PROBLEM DETAILS
Copying rule for the data below: pictures stay out, and only the lines from the one with "Делоном, пусть. Любим, ждём но" down to the one with "Max is co-portfolio", inclusive, are repeated exactly.

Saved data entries
━━━━━━━━━━━━━━━━
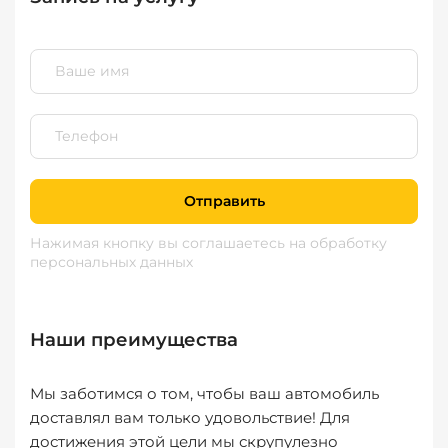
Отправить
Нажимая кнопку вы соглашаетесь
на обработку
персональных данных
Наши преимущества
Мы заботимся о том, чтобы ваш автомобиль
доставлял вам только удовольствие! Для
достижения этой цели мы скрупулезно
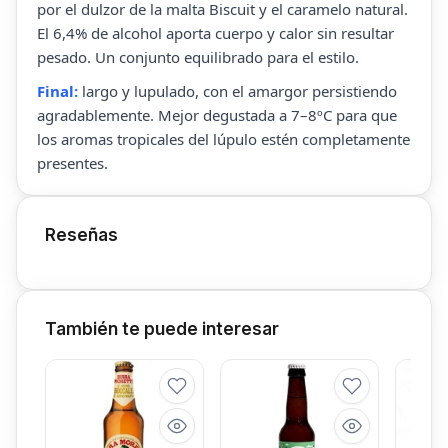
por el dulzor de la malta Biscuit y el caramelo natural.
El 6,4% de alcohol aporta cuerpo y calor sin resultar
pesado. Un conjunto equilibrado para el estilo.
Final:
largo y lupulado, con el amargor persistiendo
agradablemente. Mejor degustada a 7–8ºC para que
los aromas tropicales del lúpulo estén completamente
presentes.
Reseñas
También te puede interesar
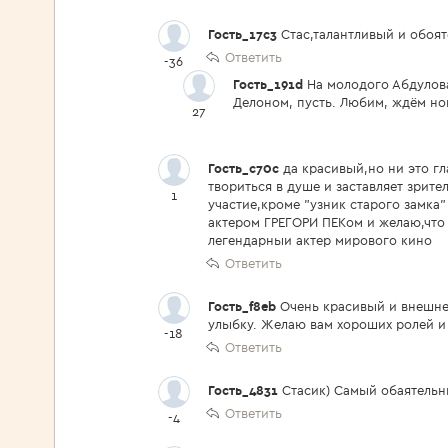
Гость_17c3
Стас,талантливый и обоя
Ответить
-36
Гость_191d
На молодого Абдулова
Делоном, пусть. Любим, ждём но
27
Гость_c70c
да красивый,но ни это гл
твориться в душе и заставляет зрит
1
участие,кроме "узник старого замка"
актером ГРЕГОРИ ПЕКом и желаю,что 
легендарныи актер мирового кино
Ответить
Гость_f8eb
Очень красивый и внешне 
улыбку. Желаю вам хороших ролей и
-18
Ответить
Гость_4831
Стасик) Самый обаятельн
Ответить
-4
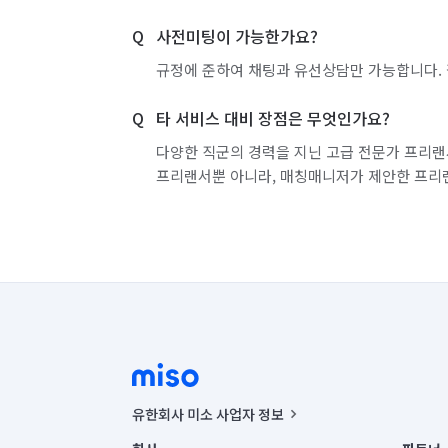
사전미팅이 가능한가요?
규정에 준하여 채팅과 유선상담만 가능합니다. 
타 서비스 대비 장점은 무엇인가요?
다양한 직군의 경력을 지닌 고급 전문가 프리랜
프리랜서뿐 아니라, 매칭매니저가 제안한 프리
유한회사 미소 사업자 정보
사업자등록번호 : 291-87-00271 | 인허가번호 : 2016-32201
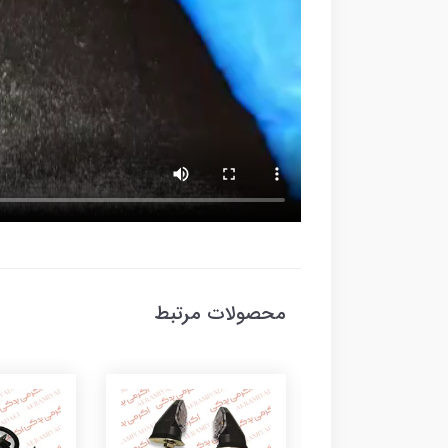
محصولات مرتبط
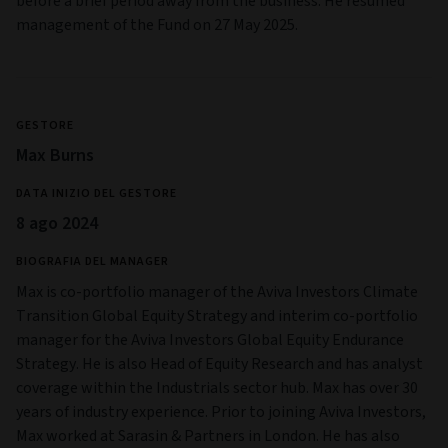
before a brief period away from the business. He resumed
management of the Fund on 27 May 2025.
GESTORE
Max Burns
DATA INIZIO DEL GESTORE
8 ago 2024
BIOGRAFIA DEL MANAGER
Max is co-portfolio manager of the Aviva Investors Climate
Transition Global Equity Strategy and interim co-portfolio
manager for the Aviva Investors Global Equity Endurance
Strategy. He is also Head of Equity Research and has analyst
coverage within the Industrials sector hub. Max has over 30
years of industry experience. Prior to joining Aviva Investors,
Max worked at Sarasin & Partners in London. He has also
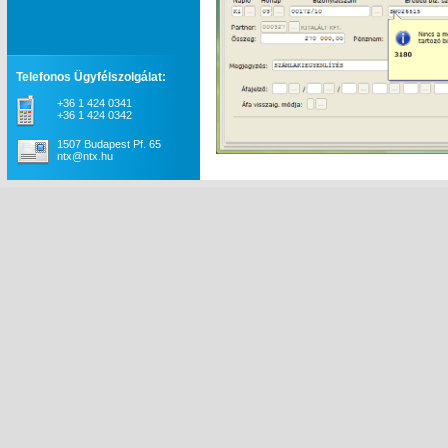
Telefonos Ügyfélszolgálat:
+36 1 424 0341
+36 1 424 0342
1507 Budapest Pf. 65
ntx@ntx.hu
━━━━━━━━━━━━━━━━
YOUR RESPONSE
Делоном, пусть. Любим, ждём но
27
Гость_c70c
да красивый,но ни это гл
твориться в душе и заставляет зрит
1
участие,кроме "узник старого замка"
актером ГРЕГОРИ ПЕКом и желаю,что 
легендарныи актер мирового кино
Ответить
Гость_f8eb
Очень красивый и внешне 
улыбку. Желаю вам хороших ролей и
-18
Ответить
Гость_4831
Стасик) Самый обаятельн
Ответить
-4
사전미팅이 가능한가요?
규정에 준하여 채팅과 유선상담만 가능합니다. 
타 서비스 대비 장점은 무엇인가요?
다양한 직군의 경력을 지닌 고급 전문가 프리랜
프리랜서뿐 아니라, 매칭매니저가 제안한 프리
유한회사 미소 사업자 정보
사업자등록번호 : 291-87-00271 | 인허가번호 : 2016-32201
محصولات مرتبط
before a brief period away from the business. He resumed
management of the Fund on 27 May 2025.
GESTORE
Max Burns
DATA INIZIO DEL GESTORE
8 ago 2024
BIOGRAFIA DEL MANAGER
Max is co-portfolio manager of the Aviva Investors Climate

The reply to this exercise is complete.